La cosiddetta cucina molecolare infatti non è altro che un matrimonio (molte volte perfetto) tra gastronomia e scienza: è capire come funzionano, durante i vari processi di cottura, le molecole che compongono il cibo e sfruttare queste conoscenze per arrivare a qualcosa di più innovativo. Perché se la conoscenza – e la tecnologia che la porta – non viene sfruttata, resta solo mera erudizione e nulla più: e allora a cosa serve tutto questo studio, tutte queste nozioni, se non portano poi a qualcosa di nuovo e, perché no, anche di bello? Ti spieghiamo nel dettaglio cos’è la cucina molecolare, da dove nasce, quali sono le tecniche più utilizzate e quali sono stati gli chef che l’hanno resa quella che è oggi.

Storia e caratteristiche

La nascita della cucina molecolare è abbastanza articolata: ufficialmente nasce nel 1992 quando, proprio nel nostro Paese, a Erice per la precisione, in Sicilia, si organizzò il primo Atelier Internazionale di Gastronomia Molecolare. Molti però ritengono che sia nata a cavallo tra gli anni ‘80 e ‘90 in Francia dalla fusione di enogastronomia e chimica. I primi a proporre le proprie idee furono Hervé This, cuoco e ricercatore fisico-chimico, e Gilles de Gennes, premio Nobel per la fisica.

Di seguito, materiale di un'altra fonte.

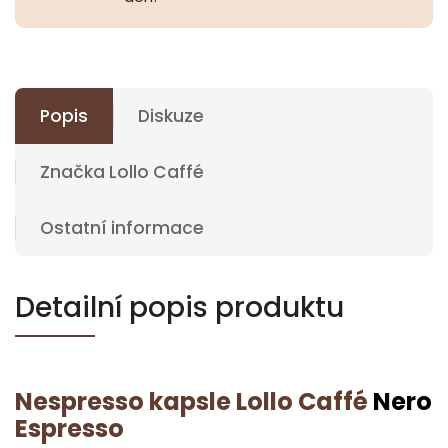
Popis
Diskuze
Značka
Lollo Caffé
Ostatní informace
Detailní popis produktu
Nespresso kapsle
Lollo Caffé
Nero
Espresso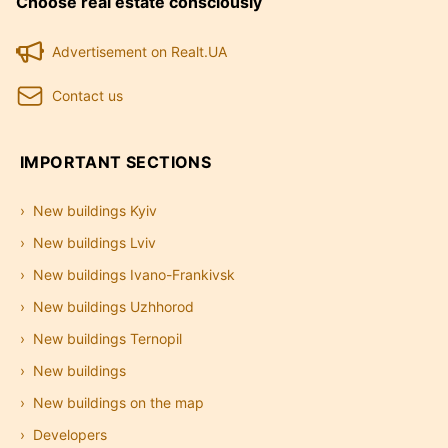
Choose real estate consciously
Advertisement on Realt.UA
Contact us
IMPORTANT SECTIONS
New buildings Kyiv
New buildings Lviv
New buildings Ivano-Frankivsk
New buildings Uzhhorod
New buildings Ternopil
New buildings
New buildings on the map
Developers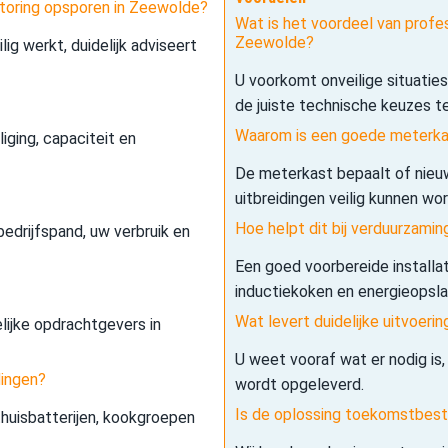
 storing opsporen in Zeewolde?
Wat is het voordeel van profes
Zeewolde?
lig werkt, duidelijk adviseert
U voorkomt onveilige situatie
de juiste technische keuzes t
Waarom is een goede meterkas
iging, capaciteit en
De meterkast bepaalt of nieuw
uitbreidingen veilig kunnen wo
Hoe helpt dit bij verduurzamin
edrijfspand, uw verbruik en
Een goed voorbereide installa
inductiekoken en energieopslag 
Wat levert duidelijke uitvoerin
elijke opdrachtgevers in
U weet vooraf wat er nodig is,
dingen?
wordt opgeleverd.
Is de oplossing toekomstbes
 thuisbatterijen, kookgroepen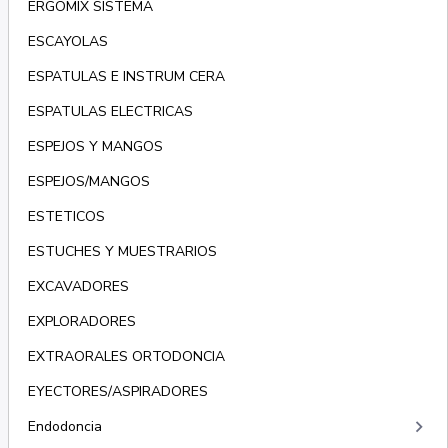
ERGOMIX SISTEMA
ESCAYOLAS
ESPATULAS E INSTRUM CERA
ESPATULAS ELECTRICAS
ESPEJOS Y MANGOS
ESPEJOS/MANGOS
ESTETICOS
ESTUCHES Y MUESTRARIOS
EXCAVADORES
EXPLORADORES
EXTRAORALES ORTODONCIA
EYECTORES/ASPIRADORES
keyboard_arrow_right
Endodoncia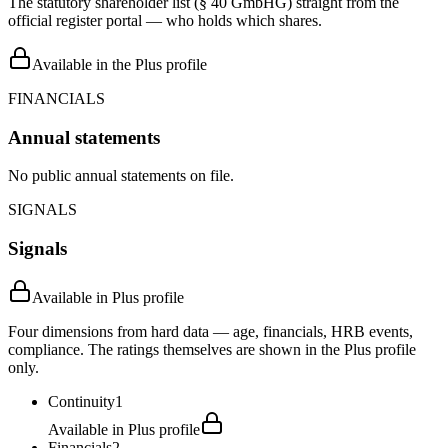
The statutory shareholder list (§ 40 GmbHG) straight from the
official register portal — who holds which shares.
Available in the Plus profile
FINANCIALS
Annual statements
No public annual statements on file.
SIGNALS
Signals
Available in Plus profile
Four dimensions from hard data — age, financials, HRB events,
compliance. The ratings themselves are shown in the Plus profile
only.
Continuity
1
Available in Plus profile
Financials
2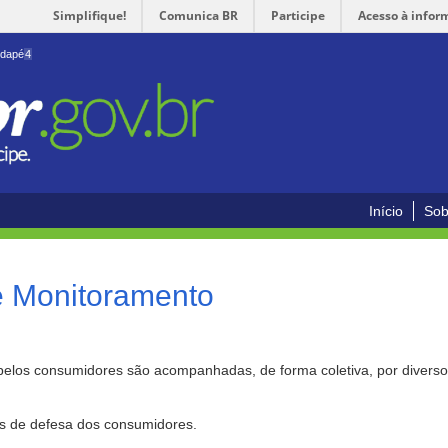
Simplifique!
Comunica BR
Participe
Acesso à infor
odapé
4
Início
Sob
e Monitoramento
pelos consumidores são acompanhadas, de forma coletiva, por divers
as de defesa dos consumidores.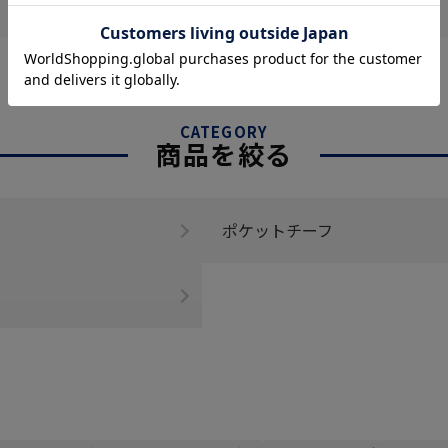
CATEGORY
商品を絞る
ポケットチーフ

Facendo ancora un passo indietro però pare che già tra la fine degli anni ‘60 e l’inizio degli anni ‘70, il fisico ungherese Nicholas Kurti, in un programma intitolato proprio “The Physicist in the Kitchen”, avesse mostrato alcune tecniche e strumenti tipici del mondo scientifico da poter utilizzare in cucina. In una conferenza poi del ‘69, intitolata anch’essa “The Physicist in the Kitchen”, stupì il pubblico utilizzando un forno a microonde per creare una Baked Alaska invertita ossia calda dentro e congelata fuori. Fu sempre lui poi ad affermare, in un articolo pubblicato nel 1994 sulla rivista Scientific American, che, come la scienza e la tecnologia hanno facilitato il progresso nella pittura, nella scultura, nella musica e nelle arti performative, allo stesso modo potevano facilitare, o meglio aiutare, anche la cucina. Questo non vuol dire che uno scienziato possa sostituire un cuoco, ma semplicemente che possa aiutare a fargli conoscere tecniche e strumenti nuovi che potranno stimolare la propria creatività e immaginazione. Ed è proprio su questo principio che si fonda la cosiddetta gastronomia molecolare: non si tratta di una modifica o di una trasformazione degli ingredienti, ma soltanto di una maggiore conoscenza dei processi chimici che avvengono tra gli ingredienti e tra le molecole che compongono gli alimenti.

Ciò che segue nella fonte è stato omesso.